The argument of the legalizers is that America has lost the drug war. No matter how
many fast boats, helicopters, and antinarcotics teams we have, illegal drug use
continues and so does the criminal apparatus that supports the trade. If drugs were
legalized at low prices the gangs and peddlers would be out of business and the
killings and extortions would disappear. In a democracy, in short, it is a mistake to
criminalize the behavior of so many people. It promotes crime and weakens respect
for the rule of law.

There are many things amiss with this analysis. The drug war is not being lost. In
1979, some 25 million had tried drugs sometime in the preceding month. Today that
figure is 11 million. Why? Because of stricter drug laws, stronger societal
disapproval, and an increased awareness of the devastation drugs can produce.

Within the brighter general picture, there is an ominous trend. Drug use has
increased threefold among young teens in the past five years. They think they are
immune and can limit their involvement to soft drugs. That is a delusion--like trying to
be a little bit pregnant. The earlier and more frequently an adolescent uses a soft
drug the more likely it is he will go on to the hard drugs. This is surely an argument
for more vigilance, not less. Legalization would jeopardize a whole generation.

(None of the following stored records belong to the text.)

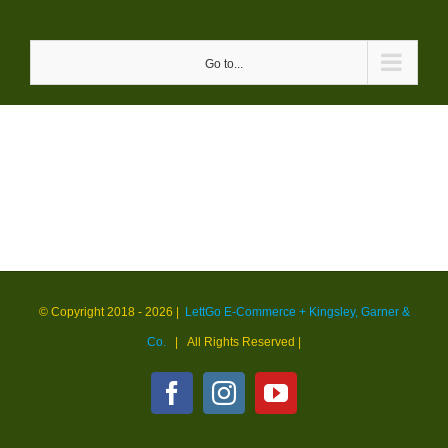
Skip
to
Go to...
content
© Copyright 2018 -
2026 |
LettGo E-Commerce + Kingsley, Garner &
Co.
| All Rights Reserved
|
Facebook
Instagram
YouTube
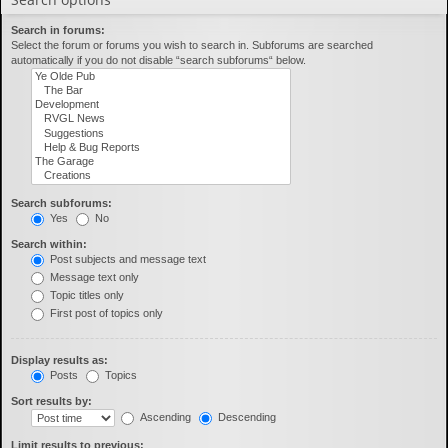
Search in forums:
Select the forum or forums you wish to search in. Subforums are searched
automatically if you do not disable “search subforums“ below.
Search subforums:
Yes
No
Search within:
Post subjects and message text
Message text only
Topic titles only
First post of topics only
Display results as:
Posts
Topics
Sort results by:
Ascending
Descending
Limit results to previous:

The legalizers respond that if drugs were legal, it would not increase the number of
addicts, since anyone who wants a drug can get it now. This does not square with
the facts. Drugs are not accessible at all. According to research, fewer than 50
percent of high school seniors and young adults under 22 believed that they could
obtain cocaine "fairly easily" or "very easily." Only 39 percent of the adult population
reported that they could get cocaine. So, after legalization, you could double or triple
the number of people who would have access to drugs and who would assuredly
use them--exactly the history of alcohol when Prohibition ended.

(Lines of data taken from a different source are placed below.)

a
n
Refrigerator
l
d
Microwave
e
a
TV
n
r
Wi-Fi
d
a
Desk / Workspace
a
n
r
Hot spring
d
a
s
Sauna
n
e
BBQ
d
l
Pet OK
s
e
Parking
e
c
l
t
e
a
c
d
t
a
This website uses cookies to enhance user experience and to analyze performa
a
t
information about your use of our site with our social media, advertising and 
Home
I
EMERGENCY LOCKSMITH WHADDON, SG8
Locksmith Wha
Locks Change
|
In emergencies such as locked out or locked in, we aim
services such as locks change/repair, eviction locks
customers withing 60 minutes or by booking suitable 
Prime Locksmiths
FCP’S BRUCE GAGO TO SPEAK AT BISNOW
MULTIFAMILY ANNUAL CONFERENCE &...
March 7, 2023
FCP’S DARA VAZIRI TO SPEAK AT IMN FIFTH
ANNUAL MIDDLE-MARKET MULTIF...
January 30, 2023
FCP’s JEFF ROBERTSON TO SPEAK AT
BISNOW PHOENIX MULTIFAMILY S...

An even more absurd legalization argument is that young people could be excluded
from the frmarket for drugs. How could we do that when we have been unable to
keep legal drugs--tobacco and alcohol--out of the hands of children? Five million
children smoke and 12 million teens drink. Nor should we overlook that the stigma of
illegality has been important in discouraging kids from experimenting. In separate
studies, 60 percent to 70 percent of New Jersey and California students reported
that "fear of getting in trouble with the authorities was a major reason why they did
not use drugs." Another study found that "the greater the perceived likelihood of
apprehension and swift punishment for using marijuana, the less likely adolescents
are to smoke it."

Imagine the prospect that the number of drug users would approach the number of
alcohol abusers (more than 18 million) or tobacco addicts. One expert estimates that
legalizing cocaine would increase the number of addicts 10-fold to about 20 million. If
millions become addicted in a period when drugs are illegal, socially unacceptable,
and generally difficult to get, then millions more will surely become addicts when
drugs are legally and socially acceptable and easily obtainable.

We should always be suspicious of simple solutions to complex problems.

Legalization is such a bromide. The National Center on Addiction and Substance
Abuse at Columbia University had it right: "Drugs are not a threat to American
society because they are illegal; they are illegal because they are a threat to
American society." They should remain that way.